GUILLOU Madeleine [née GOURIOU Madeleine, Anne, Célina]

Par Alain Prigent, François Prigent

Née le 19 septembre 1916 à Tréglamus (Côtes-du-Nord, Côtes-d’Armor), morte le 2 novembre 2003 à Paimpol (Côtes-d’Armor) ; institutrice ; militante École Émancipée, conseillère syndicale de la section départementale du SNI des Côtes-du-Nord en 1939, de 1951 à 1956, de 1960 à 1962 ; militante espérantiste.

Fille d’un cultivateur, Madeleine Gouriou était institutrice à Ploumagoar (Côtes-du-Nord, Côtes-d’Armor) à la veille de la guerre. La plupart des membres de la direction départementale étant mobilisée, elle intégra comme de nombreuses militantes célibataires ou femmes de mobilisées, un conseil syndical provisoire en 1939. En octobre 1939, la direction départementale se déclara solidaire de la motion présentée par le secrétaire de l’UD-CGT du Nord, Georges Dumoulin, du courant Syndicats. Cette ligne pacifiste conduisit le Préfet des Côtes-du-Nord à prendre des mesures répressives à l’encontre de militants de la section départementale, pour avoir « proféré des propos défaitistes. ».

Armand Lagain dut quitter l’arrondissement de Lannion, par décision du général commandant de la XIe Région militaire, le 23 septembre 1939. Plusieurs institutrices furent également frappées par des mesures administratives. Jeanne Le Jeune, de L’Armor-Pleubian, responsable départementale du Parti socialiste ouvrier et paysan de Marceau Pivert, fut sanctionnée. Simone Leroy, institutrice à Maël-Pestivien, fut également déplacée à Saint-Adrien pour avoir fait signer par une dizaine de personnes du village une pétition d’essence pacifiste dans les premiers jours de la guerre. Proche de France Chauvel, de Jeanne Le Jeune et de Simone Leroy, militantes ajistes, espérantistes et militantes du SNI comme elles, Madeleine Gouriou, identifiée par les services de la préfecture comme communisante, subit une perquisition le 22 mai 1940.

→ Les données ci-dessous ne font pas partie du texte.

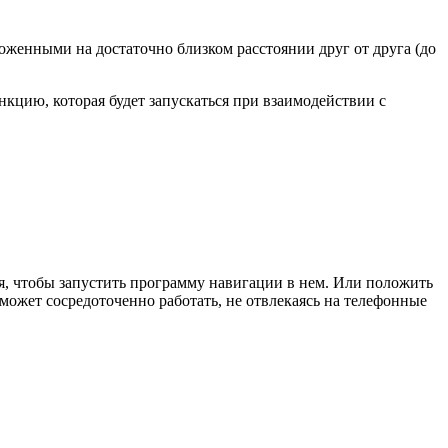
оженными на достаточно близком расстоянии друг от друга (до
кцию, которая будет запускаться при взаимодействии с
ля, чтобы запустить программу навигации в нем. Или положить
оможет сосредоточенно работать, не отвлекаясь на телефонные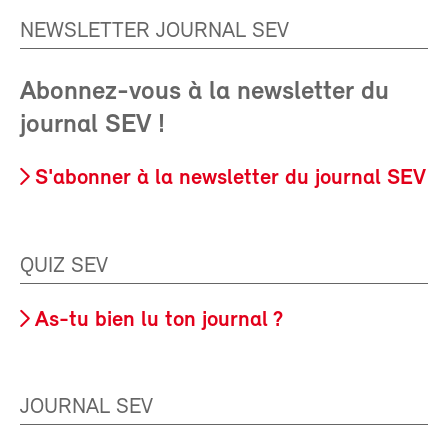
NEWSLETTER JOURNAL SEV
Abonnez-vous à la newsletter du
journal SEV !
S'abonner à la newsletter du journal SEV
QUIZ SEV
As-tu bien lu ton journal ?
JOURNAL SEV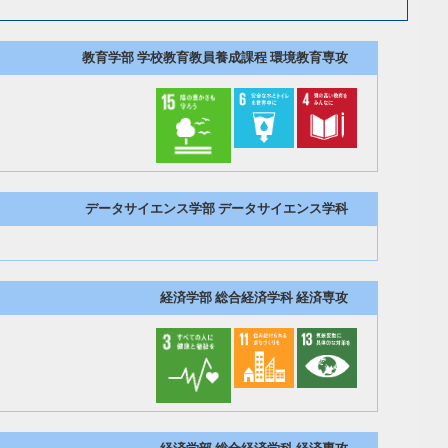
教育学部 学校教育教員養成課程 環境教育専攻
データサイエンス学部 データサイエンス学科
経済学部 総合経済学科 経済専攻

À la Libération le 30 juillet 1946 à Trédrez-Locquémeau, elle épousa Sylvestre Guillou, instituteur, ancien conseiller syndical qu’elle avait connu avant la guerre dans le mouvement espérantiste. Le couple eut deux enfants. Ils occupèrent un poste double à Tréméven, petite commune du canton de Lanvollon. Elle réussit à concilier son métier, sa vie de famille et une intense activité syndicale. Ils furent sur le devant de la scène départementale pendant deux décennies.

En avril 1951, remplaçant son époux en huitième position sur la liste « Indépendance du syndicalisme » dirigé par Arthur Bourgès, Madeleine Guillou fut élue. Le courant « unitaire ex-CGT » obtint 13 sièges (plus deux sièges), les « autonomes » eurent 8 élus perdant un siège et le courant FO obtint trois sièges, en gagnant deux. Candidate du SNI, elle siégea au Conseil départemental de l’enseignement primaire en 1955.

Élue en 1961 au conseil syndical sur la liste « Pour l’Indépendance du syndicalisme » initiée par les militants de l’École Émancipée et conduite par Émile Orain de Lannion, elle fit son retour dans les instances départementales jusqu’en 1962. Elle termina sa carrière à Kérity en Paimpol dans la même école qu’un secrétaire de section École Émancipée, Georges Meyssonnier. Ayant fait valoir ses droits à la retraite, elle n’était pas en position d’éligibilité en 1963 lorsque le courant la présenta comme candidate sur une liste conduite par Yves Thomas.

En 1965, elle était adhérente de la section du Parti socialiste unitaire de Paimpol ainsi que son époux.

Pour citer cet article :
https://maitron.fr/spip.php?article50910, notice GUILLOU Madeleine [née GOURIOU Madeleine, Anne, Célina] par Alain Prigent, François Prigent, version mise en ligne le 20 juillet 2009, dernière modification le 10 juillet 2021.

Par Alain Prigent, François Prigent

SOURCES : Arch. Nat., 581AP/106. — Arch. dép. Côtes-d’Armor, 2W129, AP 70/c, bulletin du SNI 1939. — Archives de la FSU 22 (bulletins des sections départementales du SNI et de la FEN). — Alain Prigent, Les instituteurs des Côtes-du-Nord sous la IIIe République (Laïcité, amicalisme et syndicalisme), Éditions Astoure, 2005, 272 p. — Renseignements fournis par François Prigent sur les adhérents du PSU. — État civil Tréglamus et Trédrez-Locquémeau.